──────── Material shown
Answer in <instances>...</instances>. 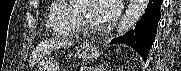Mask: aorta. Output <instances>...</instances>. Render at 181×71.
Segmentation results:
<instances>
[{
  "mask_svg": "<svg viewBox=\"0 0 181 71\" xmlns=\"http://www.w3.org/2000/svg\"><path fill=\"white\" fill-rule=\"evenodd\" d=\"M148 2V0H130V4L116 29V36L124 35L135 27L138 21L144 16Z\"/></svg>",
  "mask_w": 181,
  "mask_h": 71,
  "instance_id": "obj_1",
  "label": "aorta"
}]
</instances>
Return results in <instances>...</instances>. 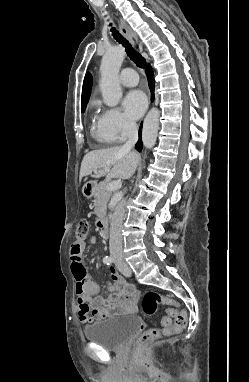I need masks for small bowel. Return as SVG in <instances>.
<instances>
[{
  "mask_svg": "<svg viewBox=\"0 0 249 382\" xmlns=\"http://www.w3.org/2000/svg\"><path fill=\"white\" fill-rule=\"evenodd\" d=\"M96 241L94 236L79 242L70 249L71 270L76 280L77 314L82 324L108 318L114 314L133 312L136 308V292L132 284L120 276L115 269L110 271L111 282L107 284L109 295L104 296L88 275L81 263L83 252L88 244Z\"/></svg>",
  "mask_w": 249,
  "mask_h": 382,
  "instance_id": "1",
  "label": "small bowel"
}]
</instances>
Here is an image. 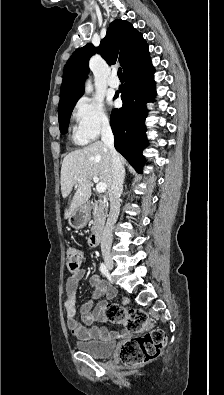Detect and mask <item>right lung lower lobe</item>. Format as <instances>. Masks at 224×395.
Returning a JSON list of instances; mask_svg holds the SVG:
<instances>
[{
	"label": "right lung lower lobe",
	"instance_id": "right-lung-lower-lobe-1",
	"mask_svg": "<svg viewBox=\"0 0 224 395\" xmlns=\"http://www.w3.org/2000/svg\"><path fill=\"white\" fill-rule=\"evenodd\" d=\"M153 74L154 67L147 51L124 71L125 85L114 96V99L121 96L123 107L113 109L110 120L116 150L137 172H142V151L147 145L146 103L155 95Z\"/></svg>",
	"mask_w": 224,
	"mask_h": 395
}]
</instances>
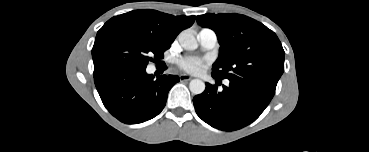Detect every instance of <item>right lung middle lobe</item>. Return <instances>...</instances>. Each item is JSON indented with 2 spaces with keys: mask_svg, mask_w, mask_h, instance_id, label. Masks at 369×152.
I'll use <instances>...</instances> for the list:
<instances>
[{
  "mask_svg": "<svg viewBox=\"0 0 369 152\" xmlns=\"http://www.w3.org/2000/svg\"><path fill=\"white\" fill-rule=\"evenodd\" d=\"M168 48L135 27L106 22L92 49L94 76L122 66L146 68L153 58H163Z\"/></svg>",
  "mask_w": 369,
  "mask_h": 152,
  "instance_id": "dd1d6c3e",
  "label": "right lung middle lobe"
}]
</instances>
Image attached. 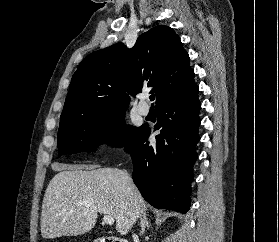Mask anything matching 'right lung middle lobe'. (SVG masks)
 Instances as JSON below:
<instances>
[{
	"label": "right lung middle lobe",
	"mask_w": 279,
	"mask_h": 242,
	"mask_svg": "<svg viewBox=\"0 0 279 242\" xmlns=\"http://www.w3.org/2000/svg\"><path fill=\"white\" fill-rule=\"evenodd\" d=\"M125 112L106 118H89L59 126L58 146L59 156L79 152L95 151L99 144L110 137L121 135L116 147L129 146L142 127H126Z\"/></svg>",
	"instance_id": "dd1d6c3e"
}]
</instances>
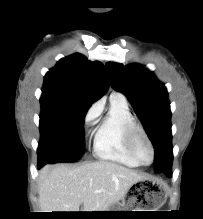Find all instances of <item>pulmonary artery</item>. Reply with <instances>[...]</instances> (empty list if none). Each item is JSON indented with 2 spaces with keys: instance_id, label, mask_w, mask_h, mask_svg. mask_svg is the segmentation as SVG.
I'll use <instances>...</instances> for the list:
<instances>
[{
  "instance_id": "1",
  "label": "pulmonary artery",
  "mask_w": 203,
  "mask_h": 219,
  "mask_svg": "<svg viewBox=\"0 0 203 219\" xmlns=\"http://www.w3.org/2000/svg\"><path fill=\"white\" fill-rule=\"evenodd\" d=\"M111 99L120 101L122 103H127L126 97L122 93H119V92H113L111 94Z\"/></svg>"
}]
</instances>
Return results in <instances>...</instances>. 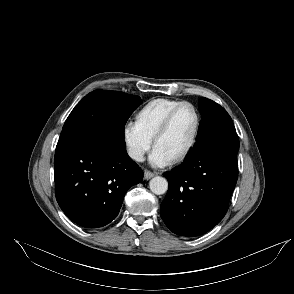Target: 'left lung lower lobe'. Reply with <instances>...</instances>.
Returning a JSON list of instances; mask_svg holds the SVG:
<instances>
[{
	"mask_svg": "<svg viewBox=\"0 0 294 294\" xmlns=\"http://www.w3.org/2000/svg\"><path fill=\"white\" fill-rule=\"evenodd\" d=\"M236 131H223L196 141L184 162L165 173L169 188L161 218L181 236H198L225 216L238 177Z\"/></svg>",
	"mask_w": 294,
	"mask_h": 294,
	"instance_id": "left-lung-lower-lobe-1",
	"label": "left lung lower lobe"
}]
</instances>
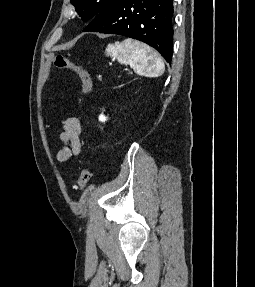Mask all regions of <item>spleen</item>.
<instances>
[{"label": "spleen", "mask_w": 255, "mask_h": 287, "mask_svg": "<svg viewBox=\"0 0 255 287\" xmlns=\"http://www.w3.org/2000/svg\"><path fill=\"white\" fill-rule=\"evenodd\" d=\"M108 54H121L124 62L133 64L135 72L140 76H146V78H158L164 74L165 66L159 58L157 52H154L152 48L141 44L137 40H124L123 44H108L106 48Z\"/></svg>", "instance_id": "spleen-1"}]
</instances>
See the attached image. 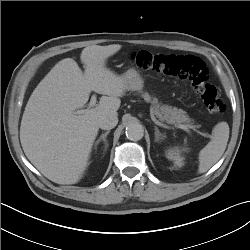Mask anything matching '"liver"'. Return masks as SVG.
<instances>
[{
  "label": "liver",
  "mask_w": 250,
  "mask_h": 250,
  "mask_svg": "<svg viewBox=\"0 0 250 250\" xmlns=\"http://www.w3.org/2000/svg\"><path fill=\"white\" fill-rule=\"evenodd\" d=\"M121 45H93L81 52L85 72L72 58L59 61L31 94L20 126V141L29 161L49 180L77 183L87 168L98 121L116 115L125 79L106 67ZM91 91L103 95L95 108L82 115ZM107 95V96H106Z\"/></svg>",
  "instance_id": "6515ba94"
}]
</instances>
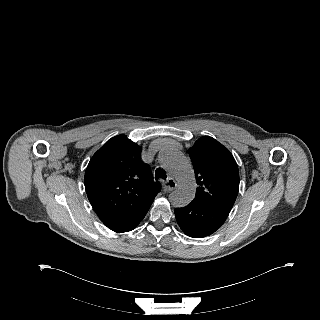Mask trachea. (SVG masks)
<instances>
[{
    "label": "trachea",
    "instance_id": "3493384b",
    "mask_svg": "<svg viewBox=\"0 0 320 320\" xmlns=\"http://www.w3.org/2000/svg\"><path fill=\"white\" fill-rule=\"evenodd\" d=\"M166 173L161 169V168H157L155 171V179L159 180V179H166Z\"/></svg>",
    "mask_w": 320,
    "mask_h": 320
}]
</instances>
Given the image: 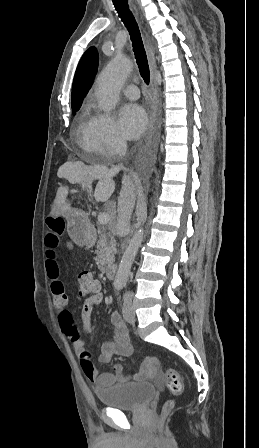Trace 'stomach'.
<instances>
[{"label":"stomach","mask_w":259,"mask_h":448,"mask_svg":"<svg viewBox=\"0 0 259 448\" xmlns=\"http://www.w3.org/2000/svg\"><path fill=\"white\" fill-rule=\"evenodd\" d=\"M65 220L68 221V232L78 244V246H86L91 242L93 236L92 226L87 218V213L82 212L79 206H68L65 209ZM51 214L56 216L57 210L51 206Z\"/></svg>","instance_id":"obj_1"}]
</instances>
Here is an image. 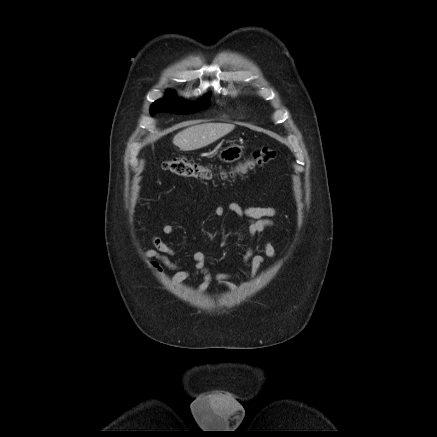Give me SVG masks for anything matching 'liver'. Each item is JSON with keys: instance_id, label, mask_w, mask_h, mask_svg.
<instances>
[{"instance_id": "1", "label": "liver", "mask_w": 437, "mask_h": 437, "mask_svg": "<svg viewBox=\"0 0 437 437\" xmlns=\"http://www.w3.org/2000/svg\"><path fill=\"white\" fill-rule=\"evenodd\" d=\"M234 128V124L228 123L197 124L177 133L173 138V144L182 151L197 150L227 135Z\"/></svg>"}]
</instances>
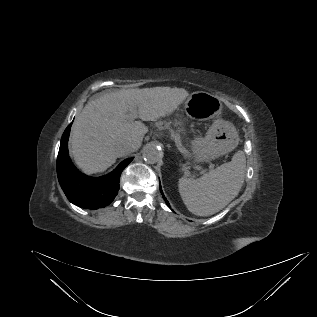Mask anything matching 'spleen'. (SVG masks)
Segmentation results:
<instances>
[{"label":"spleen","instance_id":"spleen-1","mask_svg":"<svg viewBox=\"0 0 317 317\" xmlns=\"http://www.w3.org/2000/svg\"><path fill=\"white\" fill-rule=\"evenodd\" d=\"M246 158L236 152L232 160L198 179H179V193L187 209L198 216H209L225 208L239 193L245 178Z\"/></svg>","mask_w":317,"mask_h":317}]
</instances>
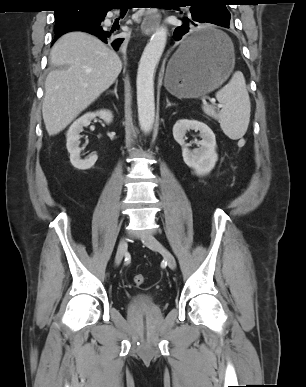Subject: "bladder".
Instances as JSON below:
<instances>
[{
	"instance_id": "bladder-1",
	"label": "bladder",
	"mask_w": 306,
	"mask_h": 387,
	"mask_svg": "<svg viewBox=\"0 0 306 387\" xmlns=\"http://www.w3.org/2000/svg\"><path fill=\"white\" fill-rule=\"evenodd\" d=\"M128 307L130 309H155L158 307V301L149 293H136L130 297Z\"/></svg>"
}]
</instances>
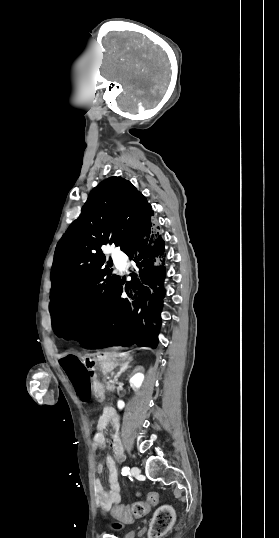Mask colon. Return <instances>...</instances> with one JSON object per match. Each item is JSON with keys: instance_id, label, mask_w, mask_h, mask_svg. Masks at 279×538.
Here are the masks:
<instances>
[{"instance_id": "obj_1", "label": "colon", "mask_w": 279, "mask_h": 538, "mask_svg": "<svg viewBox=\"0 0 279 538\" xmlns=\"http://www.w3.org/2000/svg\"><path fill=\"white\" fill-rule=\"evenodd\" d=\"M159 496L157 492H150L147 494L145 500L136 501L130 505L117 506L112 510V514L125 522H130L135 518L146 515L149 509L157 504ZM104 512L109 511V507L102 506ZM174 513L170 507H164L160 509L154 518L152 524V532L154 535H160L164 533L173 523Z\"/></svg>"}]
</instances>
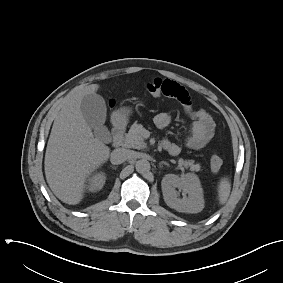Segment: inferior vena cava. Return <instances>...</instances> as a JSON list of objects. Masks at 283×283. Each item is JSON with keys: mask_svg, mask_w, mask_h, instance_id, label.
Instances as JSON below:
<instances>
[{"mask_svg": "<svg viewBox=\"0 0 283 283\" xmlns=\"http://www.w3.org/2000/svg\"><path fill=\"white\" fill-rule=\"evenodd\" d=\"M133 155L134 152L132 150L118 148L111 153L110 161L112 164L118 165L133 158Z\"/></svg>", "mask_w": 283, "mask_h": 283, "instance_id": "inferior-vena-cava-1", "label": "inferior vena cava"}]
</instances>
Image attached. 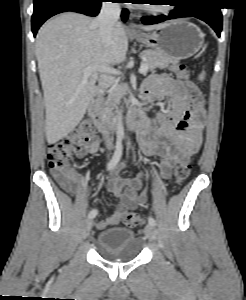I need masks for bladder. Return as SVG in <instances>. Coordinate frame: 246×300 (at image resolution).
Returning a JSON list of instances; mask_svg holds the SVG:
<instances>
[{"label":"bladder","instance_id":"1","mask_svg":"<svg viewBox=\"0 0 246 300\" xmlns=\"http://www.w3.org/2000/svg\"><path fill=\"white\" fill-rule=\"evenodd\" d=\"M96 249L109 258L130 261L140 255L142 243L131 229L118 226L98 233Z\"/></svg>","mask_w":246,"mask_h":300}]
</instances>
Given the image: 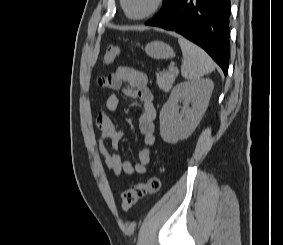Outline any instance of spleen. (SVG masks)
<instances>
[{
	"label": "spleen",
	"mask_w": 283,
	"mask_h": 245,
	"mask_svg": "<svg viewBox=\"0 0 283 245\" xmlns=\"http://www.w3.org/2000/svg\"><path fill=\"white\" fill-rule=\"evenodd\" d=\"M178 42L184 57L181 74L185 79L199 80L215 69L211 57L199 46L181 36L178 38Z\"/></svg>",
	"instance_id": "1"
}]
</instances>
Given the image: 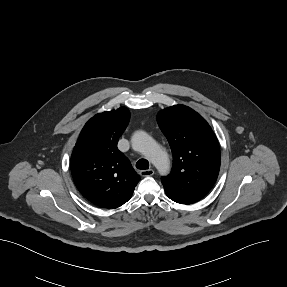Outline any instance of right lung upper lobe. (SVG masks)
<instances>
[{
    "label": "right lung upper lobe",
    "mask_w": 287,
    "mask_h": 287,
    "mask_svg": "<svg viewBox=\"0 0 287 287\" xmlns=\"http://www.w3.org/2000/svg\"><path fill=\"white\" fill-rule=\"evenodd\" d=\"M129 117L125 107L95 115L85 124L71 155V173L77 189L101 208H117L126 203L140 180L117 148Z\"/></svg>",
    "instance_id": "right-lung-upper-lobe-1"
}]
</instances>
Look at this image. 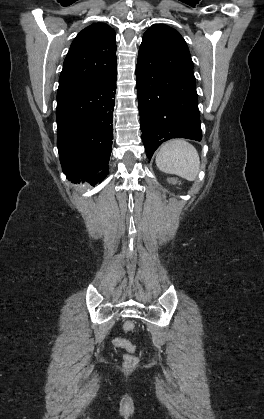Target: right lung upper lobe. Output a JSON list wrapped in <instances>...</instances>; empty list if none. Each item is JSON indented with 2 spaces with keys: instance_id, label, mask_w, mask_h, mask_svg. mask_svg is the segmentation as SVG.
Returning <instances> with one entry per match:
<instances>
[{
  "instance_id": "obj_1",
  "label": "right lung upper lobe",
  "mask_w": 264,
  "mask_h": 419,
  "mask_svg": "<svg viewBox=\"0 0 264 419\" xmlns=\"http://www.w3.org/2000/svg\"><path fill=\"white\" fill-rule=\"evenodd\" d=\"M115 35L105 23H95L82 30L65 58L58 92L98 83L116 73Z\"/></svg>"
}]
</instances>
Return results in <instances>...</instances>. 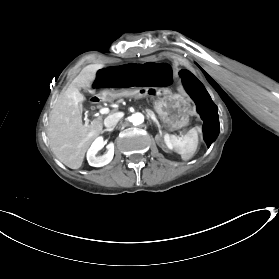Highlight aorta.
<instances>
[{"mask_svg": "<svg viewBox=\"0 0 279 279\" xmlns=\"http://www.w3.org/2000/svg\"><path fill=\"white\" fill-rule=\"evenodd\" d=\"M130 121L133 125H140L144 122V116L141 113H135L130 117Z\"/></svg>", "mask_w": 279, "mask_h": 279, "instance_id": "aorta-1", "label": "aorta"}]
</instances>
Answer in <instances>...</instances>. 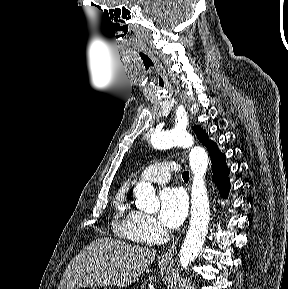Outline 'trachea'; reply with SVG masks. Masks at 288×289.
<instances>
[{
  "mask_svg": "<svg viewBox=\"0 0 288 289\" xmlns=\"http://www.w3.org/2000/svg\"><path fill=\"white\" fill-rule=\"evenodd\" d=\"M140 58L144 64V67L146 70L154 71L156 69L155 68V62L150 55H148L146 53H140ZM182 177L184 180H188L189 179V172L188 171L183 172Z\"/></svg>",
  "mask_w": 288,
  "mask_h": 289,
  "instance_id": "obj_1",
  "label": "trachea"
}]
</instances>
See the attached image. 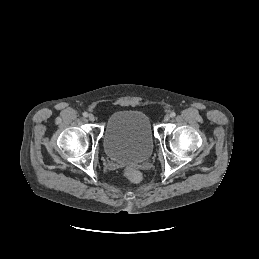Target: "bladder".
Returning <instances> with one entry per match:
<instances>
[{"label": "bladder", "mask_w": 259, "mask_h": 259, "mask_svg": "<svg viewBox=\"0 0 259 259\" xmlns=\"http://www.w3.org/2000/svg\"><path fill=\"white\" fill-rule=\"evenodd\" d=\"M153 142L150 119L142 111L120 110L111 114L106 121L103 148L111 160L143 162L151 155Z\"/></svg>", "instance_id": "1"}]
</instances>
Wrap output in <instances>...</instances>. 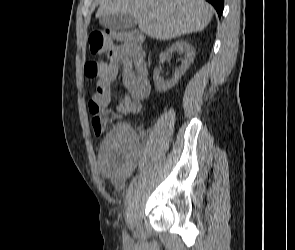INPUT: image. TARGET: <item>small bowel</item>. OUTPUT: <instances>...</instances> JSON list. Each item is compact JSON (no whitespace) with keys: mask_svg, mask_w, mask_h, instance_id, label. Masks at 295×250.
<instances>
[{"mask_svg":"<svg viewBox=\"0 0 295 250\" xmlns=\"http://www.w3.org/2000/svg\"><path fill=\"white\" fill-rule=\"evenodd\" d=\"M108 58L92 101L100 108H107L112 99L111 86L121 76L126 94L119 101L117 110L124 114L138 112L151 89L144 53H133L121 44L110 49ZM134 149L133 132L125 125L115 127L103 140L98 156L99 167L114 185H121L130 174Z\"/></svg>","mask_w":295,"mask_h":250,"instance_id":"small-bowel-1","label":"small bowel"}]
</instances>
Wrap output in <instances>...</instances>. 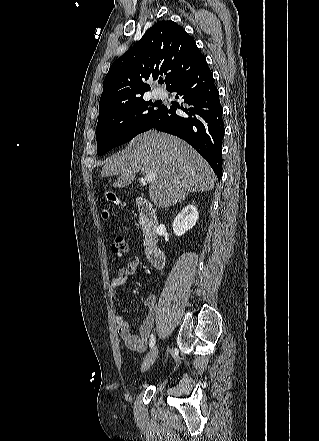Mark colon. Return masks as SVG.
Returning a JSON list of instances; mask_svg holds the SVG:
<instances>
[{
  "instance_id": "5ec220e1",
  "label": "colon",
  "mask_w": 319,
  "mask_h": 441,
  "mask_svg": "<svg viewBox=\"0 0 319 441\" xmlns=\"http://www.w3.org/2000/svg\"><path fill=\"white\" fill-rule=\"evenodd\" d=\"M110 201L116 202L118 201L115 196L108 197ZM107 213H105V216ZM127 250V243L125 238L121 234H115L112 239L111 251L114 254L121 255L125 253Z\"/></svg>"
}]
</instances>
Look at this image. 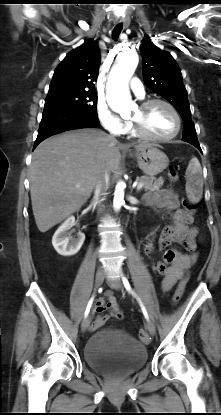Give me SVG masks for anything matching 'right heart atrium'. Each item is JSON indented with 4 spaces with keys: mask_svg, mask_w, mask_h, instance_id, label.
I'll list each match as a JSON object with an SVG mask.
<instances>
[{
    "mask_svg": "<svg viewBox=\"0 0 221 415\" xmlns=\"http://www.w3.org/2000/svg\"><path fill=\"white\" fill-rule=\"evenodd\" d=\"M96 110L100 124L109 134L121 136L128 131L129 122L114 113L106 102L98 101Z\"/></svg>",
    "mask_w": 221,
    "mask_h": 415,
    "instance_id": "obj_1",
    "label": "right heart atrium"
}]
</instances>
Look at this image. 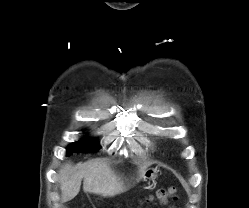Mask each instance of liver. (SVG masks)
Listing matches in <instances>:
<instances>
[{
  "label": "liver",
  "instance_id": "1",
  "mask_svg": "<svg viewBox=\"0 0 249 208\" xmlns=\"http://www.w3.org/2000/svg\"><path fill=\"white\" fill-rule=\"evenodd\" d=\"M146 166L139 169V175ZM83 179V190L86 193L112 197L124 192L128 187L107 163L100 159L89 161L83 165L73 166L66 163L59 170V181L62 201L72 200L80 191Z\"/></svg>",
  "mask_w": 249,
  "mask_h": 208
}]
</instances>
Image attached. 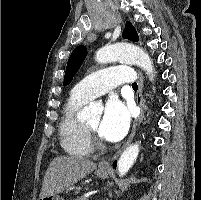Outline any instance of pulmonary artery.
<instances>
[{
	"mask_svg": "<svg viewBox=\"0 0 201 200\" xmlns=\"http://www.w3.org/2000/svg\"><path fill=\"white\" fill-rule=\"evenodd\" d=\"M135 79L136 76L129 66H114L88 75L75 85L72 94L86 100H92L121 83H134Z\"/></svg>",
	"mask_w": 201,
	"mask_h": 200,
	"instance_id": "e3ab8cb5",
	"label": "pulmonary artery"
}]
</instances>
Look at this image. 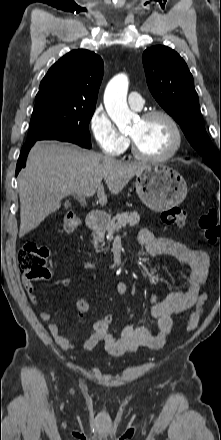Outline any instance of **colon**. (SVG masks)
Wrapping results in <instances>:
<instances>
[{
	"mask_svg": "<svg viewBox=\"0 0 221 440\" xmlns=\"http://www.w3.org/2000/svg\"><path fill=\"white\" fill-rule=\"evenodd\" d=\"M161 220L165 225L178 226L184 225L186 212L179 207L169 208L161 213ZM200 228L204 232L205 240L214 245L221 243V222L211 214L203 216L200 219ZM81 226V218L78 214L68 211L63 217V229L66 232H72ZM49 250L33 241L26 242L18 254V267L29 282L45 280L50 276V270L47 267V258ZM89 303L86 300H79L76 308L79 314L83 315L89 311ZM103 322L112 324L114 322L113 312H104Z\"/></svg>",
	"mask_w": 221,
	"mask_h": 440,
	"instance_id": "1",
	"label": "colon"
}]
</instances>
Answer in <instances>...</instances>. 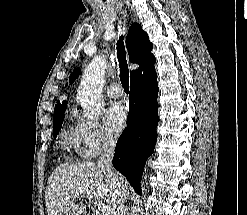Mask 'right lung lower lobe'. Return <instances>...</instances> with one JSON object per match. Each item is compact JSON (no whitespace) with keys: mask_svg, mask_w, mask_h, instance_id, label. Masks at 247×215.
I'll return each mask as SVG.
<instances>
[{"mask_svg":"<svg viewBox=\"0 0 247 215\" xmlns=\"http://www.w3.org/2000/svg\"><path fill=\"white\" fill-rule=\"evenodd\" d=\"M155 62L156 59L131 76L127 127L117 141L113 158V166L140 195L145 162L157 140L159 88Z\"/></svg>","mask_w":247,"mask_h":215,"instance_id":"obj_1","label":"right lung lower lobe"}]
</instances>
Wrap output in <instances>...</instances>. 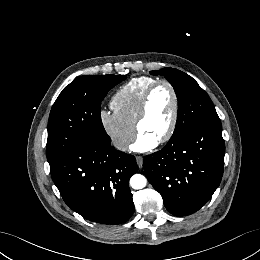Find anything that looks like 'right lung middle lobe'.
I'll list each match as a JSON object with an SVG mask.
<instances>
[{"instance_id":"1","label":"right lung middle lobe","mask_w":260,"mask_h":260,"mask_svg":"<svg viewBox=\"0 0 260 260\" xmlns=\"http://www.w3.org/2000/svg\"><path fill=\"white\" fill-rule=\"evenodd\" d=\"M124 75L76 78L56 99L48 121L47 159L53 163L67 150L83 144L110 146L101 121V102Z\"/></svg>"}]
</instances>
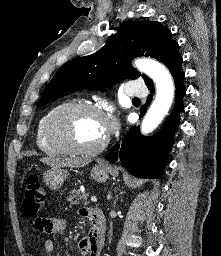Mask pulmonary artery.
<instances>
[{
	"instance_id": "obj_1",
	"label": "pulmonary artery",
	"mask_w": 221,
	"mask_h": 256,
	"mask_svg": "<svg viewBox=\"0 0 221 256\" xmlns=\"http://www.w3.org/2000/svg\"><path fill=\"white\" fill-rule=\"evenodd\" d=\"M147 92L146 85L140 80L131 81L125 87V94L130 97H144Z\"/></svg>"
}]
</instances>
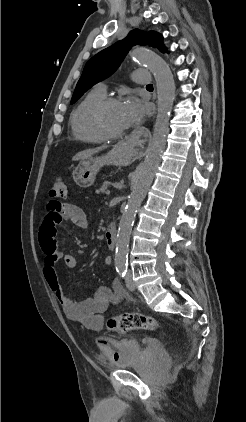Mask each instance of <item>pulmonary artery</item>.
────────────────
_Task requirements_
Repeat each line word for word, from the one with "Mask pulmonary artery." down to the last line of the data, and keep the pictures out of it.

_Answer section_
Mask pulmonary artery.
<instances>
[{
	"instance_id": "obj_1",
	"label": "pulmonary artery",
	"mask_w": 221,
	"mask_h": 256,
	"mask_svg": "<svg viewBox=\"0 0 221 256\" xmlns=\"http://www.w3.org/2000/svg\"><path fill=\"white\" fill-rule=\"evenodd\" d=\"M147 92L146 85L140 80L131 81L125 87V94L130 97H144Z\"/></svg>"
}]
</instances>
Mask each instance of <item>pulmonary artery</item>.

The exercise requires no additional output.